• [ACTION ITEM]
Restate every line of the material below word for word, skipping the images.
═════ LISTED RECORDS
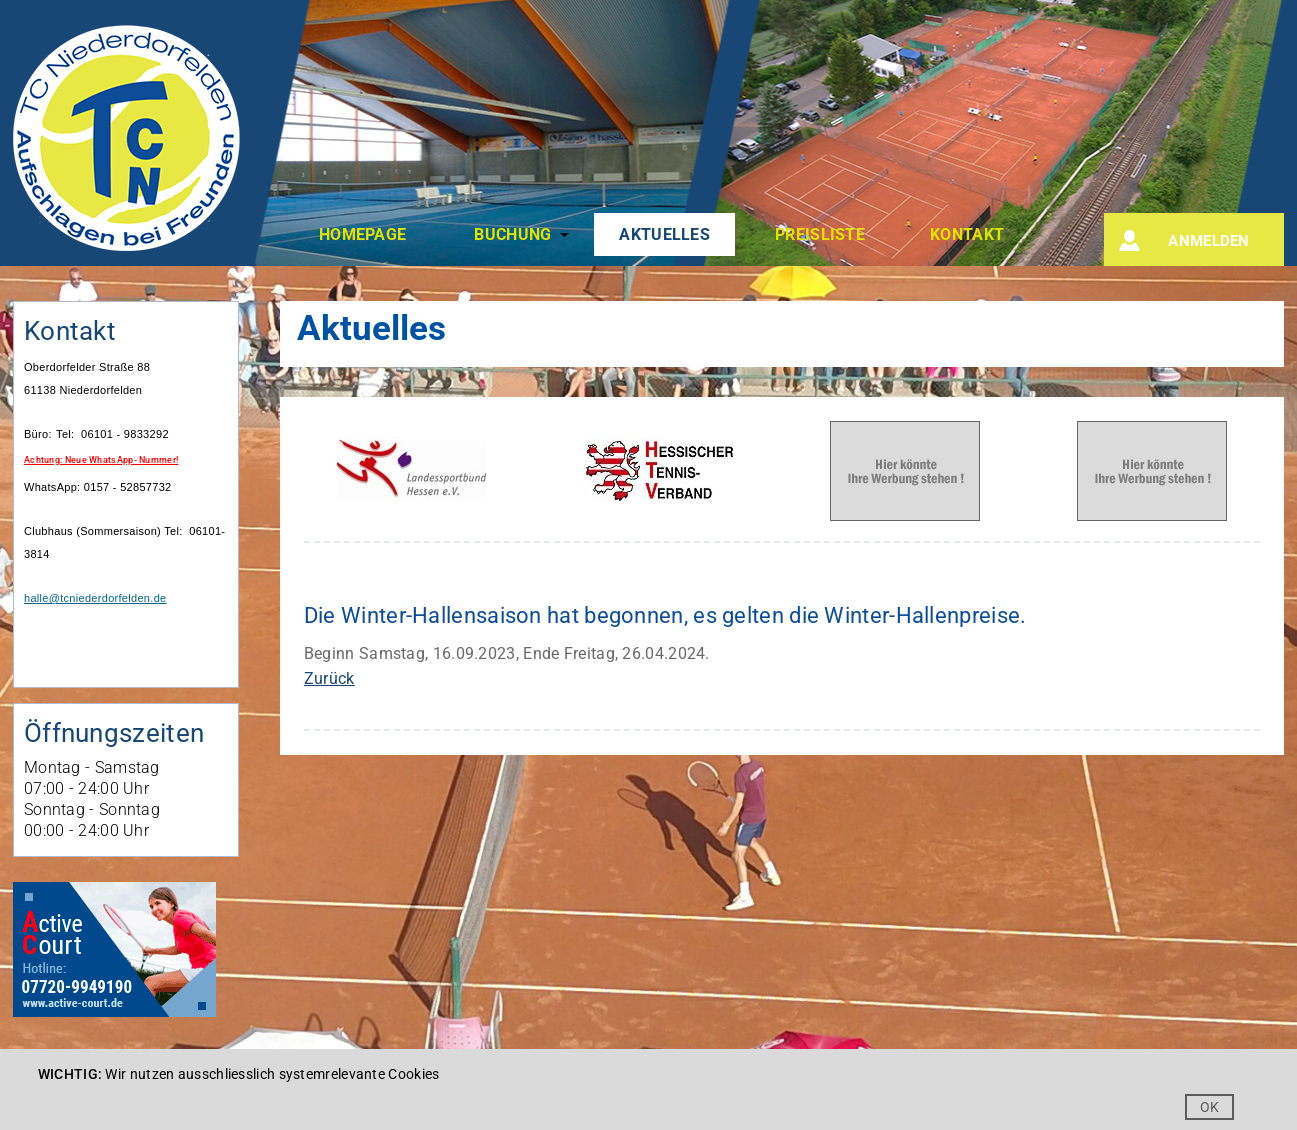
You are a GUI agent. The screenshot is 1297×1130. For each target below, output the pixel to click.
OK (1210, 1107)
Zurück (329, 678)
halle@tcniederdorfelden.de (95, 598)
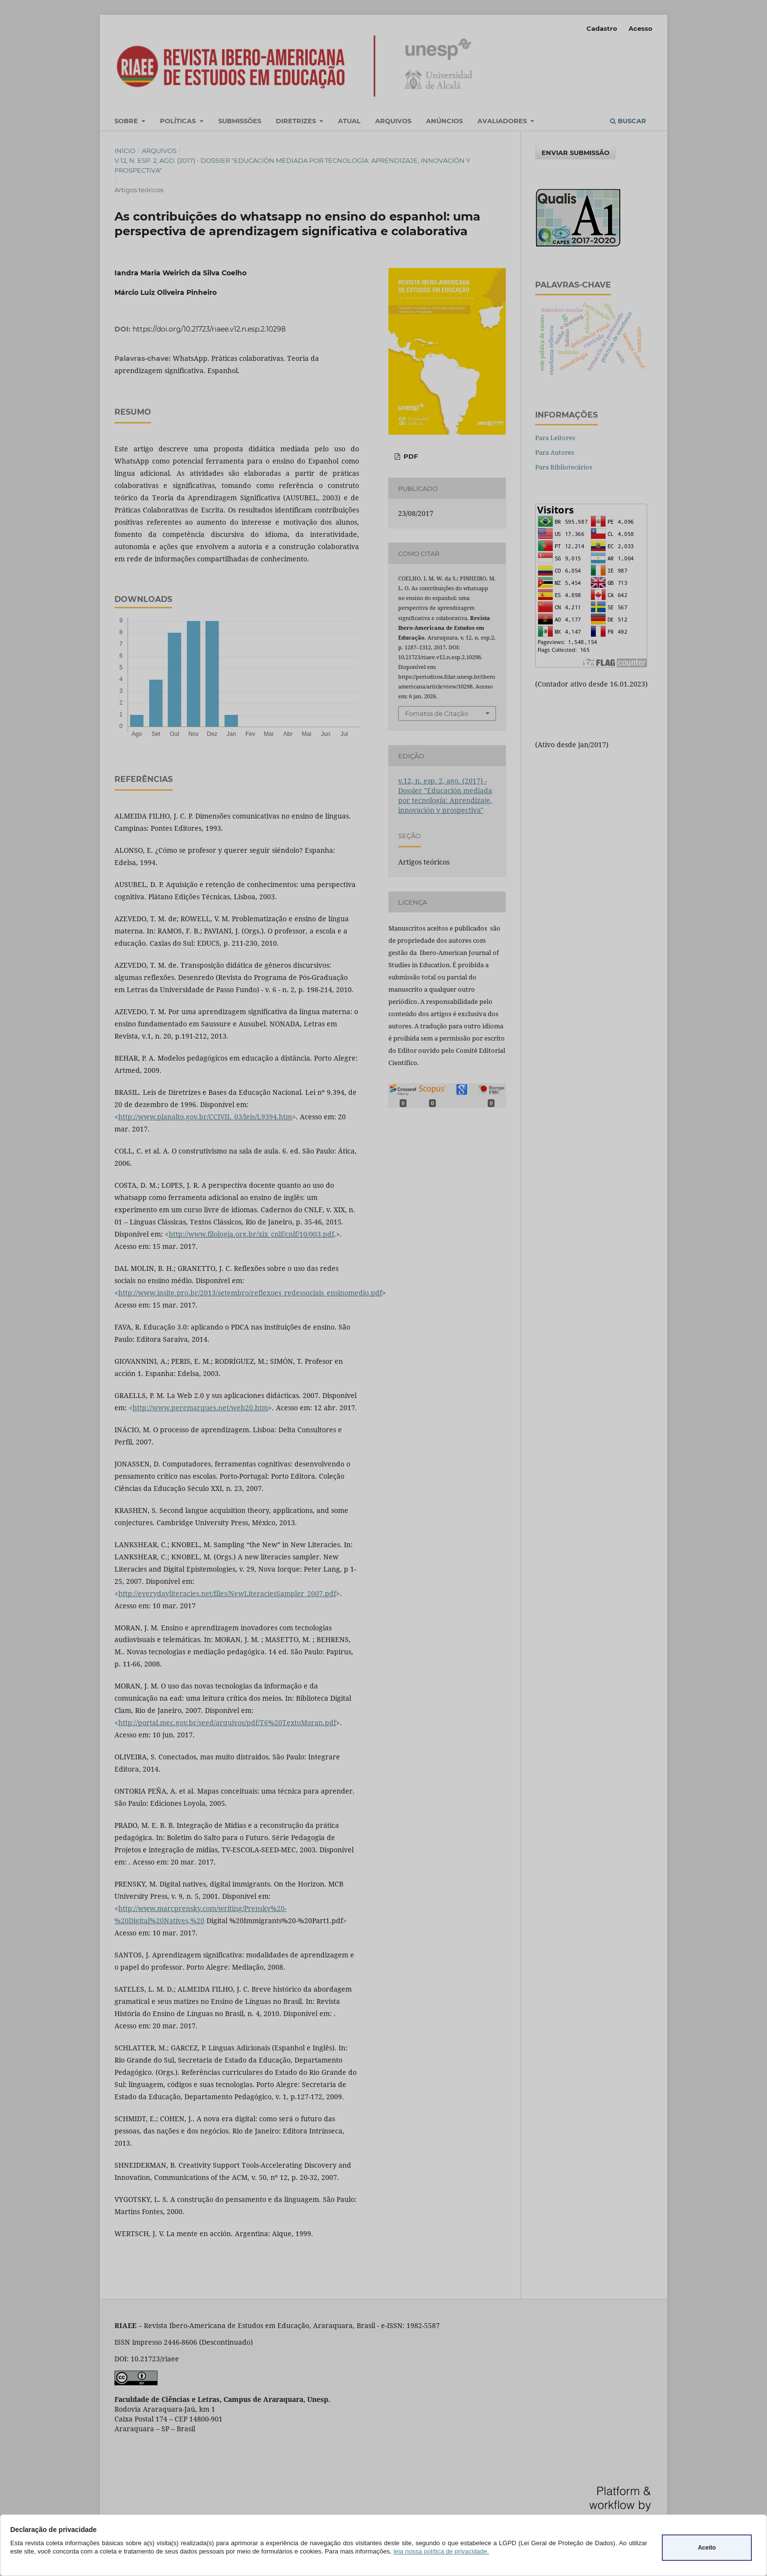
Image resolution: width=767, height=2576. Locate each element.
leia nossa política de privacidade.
══════════
• [EXERCISE RESPONSE]
You are a GUI agent. The screenshot is 1297×1130. For each target below, output the pixel to click.
OK (1210, 1107)
Zurück (329, 678)
halle@tcniederdorfelden.de (95, 598)
Image resolution: width=767, height=2576. Locate each element.
leia nossa política de privacidade.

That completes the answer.